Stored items
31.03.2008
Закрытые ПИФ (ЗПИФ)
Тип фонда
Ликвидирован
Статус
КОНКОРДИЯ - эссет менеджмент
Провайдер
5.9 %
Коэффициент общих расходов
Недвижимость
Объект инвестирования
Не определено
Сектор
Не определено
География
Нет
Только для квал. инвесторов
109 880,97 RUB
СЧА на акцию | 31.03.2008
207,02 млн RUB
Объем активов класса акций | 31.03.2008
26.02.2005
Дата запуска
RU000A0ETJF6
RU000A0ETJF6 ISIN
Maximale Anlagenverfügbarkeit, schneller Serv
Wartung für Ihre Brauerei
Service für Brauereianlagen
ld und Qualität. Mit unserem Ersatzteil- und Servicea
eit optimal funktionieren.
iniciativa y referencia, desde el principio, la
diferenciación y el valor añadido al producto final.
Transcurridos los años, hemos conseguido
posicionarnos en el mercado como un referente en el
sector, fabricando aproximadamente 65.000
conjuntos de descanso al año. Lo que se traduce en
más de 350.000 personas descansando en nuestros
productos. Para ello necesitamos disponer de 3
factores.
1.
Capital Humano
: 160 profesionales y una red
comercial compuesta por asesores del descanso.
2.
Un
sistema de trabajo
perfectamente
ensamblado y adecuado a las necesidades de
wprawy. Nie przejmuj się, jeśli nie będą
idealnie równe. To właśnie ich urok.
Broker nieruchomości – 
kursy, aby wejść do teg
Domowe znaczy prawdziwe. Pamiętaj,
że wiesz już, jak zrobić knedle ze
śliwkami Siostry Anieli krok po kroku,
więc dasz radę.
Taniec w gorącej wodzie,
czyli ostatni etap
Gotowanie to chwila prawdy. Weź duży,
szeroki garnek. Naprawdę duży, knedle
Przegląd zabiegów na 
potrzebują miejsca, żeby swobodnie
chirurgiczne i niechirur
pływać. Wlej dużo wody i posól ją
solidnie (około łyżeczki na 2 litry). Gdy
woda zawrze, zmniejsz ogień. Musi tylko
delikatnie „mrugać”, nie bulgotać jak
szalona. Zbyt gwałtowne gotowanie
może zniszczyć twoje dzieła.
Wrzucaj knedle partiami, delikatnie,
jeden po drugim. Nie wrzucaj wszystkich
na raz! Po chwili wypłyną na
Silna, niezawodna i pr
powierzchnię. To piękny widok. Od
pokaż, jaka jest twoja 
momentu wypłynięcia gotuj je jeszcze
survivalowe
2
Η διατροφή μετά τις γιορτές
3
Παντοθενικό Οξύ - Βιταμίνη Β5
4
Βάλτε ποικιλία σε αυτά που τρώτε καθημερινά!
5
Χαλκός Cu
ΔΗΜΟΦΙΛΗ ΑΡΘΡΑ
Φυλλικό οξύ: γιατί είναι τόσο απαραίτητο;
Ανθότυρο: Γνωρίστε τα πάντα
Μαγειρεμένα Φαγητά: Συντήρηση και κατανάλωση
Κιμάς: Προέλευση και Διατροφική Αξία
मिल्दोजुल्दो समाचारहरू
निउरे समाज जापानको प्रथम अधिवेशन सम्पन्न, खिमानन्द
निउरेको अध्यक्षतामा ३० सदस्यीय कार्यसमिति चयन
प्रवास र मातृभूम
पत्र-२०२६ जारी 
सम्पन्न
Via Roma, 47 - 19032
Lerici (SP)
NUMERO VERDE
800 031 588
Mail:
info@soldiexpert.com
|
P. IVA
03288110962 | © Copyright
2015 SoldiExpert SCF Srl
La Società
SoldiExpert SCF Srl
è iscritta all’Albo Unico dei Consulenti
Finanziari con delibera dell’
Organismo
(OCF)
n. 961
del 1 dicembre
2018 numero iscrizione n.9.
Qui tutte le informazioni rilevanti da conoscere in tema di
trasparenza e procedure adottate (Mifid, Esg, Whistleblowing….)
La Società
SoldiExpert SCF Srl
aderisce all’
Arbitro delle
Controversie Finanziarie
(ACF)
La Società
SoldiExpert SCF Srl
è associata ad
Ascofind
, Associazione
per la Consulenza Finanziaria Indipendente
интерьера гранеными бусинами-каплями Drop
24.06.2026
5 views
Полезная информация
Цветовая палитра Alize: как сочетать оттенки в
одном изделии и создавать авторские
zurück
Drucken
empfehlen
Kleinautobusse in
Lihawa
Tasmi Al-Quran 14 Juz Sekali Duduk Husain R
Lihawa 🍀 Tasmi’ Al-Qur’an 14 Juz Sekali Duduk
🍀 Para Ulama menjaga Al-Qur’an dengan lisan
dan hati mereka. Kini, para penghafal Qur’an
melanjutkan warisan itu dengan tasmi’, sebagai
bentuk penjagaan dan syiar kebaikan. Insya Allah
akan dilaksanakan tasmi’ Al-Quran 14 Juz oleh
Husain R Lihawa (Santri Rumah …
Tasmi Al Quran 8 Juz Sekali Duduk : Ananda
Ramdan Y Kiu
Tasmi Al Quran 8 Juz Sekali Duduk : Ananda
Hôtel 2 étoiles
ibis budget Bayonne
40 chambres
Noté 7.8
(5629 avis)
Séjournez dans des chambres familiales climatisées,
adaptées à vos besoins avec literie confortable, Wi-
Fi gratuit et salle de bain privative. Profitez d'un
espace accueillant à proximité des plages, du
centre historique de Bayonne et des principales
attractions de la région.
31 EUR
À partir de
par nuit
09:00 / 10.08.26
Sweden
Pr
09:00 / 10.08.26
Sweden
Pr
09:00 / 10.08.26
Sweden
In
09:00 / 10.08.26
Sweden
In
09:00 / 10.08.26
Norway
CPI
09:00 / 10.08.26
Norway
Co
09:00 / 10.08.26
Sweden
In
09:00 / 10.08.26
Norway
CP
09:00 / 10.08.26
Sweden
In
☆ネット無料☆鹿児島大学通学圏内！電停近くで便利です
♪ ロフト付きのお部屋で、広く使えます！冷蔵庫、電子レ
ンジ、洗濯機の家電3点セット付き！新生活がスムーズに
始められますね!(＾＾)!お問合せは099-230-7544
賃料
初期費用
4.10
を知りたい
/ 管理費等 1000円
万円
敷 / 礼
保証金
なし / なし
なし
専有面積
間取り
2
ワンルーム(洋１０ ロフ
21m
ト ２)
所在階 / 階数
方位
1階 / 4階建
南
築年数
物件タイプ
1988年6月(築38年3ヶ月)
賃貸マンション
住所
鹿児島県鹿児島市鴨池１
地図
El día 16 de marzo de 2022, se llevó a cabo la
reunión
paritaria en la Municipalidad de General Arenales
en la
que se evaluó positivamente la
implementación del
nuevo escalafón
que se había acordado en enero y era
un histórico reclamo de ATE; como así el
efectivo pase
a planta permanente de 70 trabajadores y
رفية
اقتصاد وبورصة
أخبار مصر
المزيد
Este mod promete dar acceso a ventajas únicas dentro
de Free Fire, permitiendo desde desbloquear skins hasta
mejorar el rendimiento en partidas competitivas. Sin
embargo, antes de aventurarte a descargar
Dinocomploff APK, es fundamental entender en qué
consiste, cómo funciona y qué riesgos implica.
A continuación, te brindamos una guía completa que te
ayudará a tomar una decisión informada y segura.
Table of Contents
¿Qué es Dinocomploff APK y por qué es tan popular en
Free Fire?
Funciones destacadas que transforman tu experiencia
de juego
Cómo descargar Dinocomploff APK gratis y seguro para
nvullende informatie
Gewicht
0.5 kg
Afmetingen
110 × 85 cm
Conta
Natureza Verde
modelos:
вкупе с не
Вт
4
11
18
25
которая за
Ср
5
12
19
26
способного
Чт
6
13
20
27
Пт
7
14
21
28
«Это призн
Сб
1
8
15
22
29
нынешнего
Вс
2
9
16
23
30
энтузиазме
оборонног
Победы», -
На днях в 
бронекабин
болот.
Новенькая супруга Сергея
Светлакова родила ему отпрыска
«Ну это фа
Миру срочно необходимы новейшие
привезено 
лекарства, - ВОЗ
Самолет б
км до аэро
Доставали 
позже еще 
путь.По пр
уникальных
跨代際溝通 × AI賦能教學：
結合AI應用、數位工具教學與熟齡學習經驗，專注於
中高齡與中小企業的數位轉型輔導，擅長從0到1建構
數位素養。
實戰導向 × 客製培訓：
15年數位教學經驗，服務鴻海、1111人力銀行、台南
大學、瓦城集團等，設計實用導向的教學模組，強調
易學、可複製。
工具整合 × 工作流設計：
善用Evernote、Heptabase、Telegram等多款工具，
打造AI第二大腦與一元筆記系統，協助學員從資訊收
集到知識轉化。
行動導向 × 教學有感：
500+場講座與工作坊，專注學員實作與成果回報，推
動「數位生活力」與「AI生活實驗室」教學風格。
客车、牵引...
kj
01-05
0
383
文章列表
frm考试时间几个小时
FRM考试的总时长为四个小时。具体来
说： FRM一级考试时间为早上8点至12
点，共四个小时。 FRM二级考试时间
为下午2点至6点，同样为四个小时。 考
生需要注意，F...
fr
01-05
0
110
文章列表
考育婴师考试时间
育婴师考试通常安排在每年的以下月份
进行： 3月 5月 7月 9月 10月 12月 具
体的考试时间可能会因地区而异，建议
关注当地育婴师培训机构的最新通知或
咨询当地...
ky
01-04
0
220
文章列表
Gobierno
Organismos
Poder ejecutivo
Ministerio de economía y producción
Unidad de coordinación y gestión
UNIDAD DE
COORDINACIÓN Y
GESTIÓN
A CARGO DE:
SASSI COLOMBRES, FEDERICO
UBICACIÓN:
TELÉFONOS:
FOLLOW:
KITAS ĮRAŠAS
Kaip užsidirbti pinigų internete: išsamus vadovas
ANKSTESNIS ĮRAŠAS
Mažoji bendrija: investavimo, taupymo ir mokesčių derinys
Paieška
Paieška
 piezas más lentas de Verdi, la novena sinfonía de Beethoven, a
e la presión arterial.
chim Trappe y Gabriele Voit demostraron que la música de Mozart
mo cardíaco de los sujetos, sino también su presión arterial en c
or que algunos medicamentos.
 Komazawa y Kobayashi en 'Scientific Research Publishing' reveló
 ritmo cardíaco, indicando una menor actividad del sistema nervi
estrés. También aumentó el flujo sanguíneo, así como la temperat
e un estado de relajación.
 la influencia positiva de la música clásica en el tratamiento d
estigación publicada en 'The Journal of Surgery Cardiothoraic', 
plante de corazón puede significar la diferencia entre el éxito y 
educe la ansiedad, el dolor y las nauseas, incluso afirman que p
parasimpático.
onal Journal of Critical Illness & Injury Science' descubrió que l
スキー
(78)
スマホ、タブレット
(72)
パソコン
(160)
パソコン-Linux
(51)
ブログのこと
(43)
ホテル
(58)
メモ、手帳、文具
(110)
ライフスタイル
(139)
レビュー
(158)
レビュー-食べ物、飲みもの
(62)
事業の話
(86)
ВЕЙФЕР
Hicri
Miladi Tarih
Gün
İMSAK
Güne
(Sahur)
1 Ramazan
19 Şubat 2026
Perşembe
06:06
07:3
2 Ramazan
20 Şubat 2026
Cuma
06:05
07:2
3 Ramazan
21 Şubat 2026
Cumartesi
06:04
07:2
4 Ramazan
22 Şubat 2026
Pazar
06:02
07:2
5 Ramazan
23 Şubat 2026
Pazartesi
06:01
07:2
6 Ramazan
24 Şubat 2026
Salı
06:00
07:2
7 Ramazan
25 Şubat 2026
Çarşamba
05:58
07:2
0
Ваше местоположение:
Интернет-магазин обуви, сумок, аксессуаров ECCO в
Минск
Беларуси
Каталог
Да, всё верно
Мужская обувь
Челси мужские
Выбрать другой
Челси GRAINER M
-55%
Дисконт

Goal of the exercise
Find and copy each line above that includes the string "desde".

Task answer
iniciativa y referencia, desde el principio, la
de Free Fire, permitiendo desde desbloquear skins hasta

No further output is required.